Dernier principe: diminuer le plus possible les interventions mécaniques dans les
parcelles. «Le travail du sol libère immédiatement du CO2 dans l’atmosphère et met en danger la matière organique, résume Nicolas Courtois. Or c’est elle qui permet de structurer la terre. Il faut donc à tout prix la préserver.» On cherche donc le meilleur compromis pour le travailler sans trop le brasser. «Le semis direct est approprié sur des terrains légers, où le taux de matière organique est déjà élevé. Mais il faut adapter ses pratiques», souligne encore l’agronome.
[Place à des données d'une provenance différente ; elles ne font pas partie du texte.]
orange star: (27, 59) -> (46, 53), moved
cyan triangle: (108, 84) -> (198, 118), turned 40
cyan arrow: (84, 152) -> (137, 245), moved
Ainsi, dans les terres lourdes, riches en argile, le fissurateur s’avère la solution idéale, puisqu’il les décompacte et fait de la place aux racines.

+ D’infos Réussir son passage à l’agriculture de conservation et piéger du carbone: cours donné le 28.01.2021 par Nicolas Courtois – www.prometerre.ch/formationswww.no-till.chwww.agriculture-de-conservation.com

Texte(s): Claire Muller
Photo(s): Claire Muller

Genève pionnière

Définie par la FAO comme un système cultural propre à empêcher la perte de terres arables tout en régénérant les sols dégradés, l’agriculture de conservation a particulièrement essaimé parmi les agriculteurs genevois. «Ils ont arrêté de labourer dans les années 2000, d’abord pour des raisons organisationnelles et économiques, raconte Nicolas Courtois. La disparition de l’élevage sur le canton a ensuite amené les producteurs à se pencher sur les couverts végétaux. Et désormais, on estime qu’un sixième de la SAU genevoise, soit 1000 hectares, est cultivé en semis direct.»

Questions à...

Pascal Boivin, docteur en sciences du sol à l’HEPIA, à Genève.

En quoi l’agriculture de conservation permet-elle un piégeage efficace du carbone dans les sols?
Le carbone organique est le principal constituant des matières organiques du sol. Il y a ainsi deux fois plus de carbone dans l’humus que dans l’atmosphère! Or, en cherchant à maximiser le couvert végétal, à le rendre aussi permanent que possible et à renoncer au labour, l’agriculture de conservation permet d’augmenter la quantité d’humus. Sur l’arc lémanique, un tiers des surfaces en grandes cultures pratiquent actuellement ce modèle et affichent des taux de séquestration du carbone supérieurs à 15 pour mille.

À quand une rémunération des paysans qui ont adopté des pratiques permettant de piéger le carbone?
Techniquement, tout est prêt. Nous sommes en train de mettre au point une méthode d’échantillonnage des sols agricoles indiquant leur stock effectif de carbone, plutôt que de simples teneurs. Mais il manque encore malheureusement une volonté politique et financière claire pour susciter un changement dans les réglementations.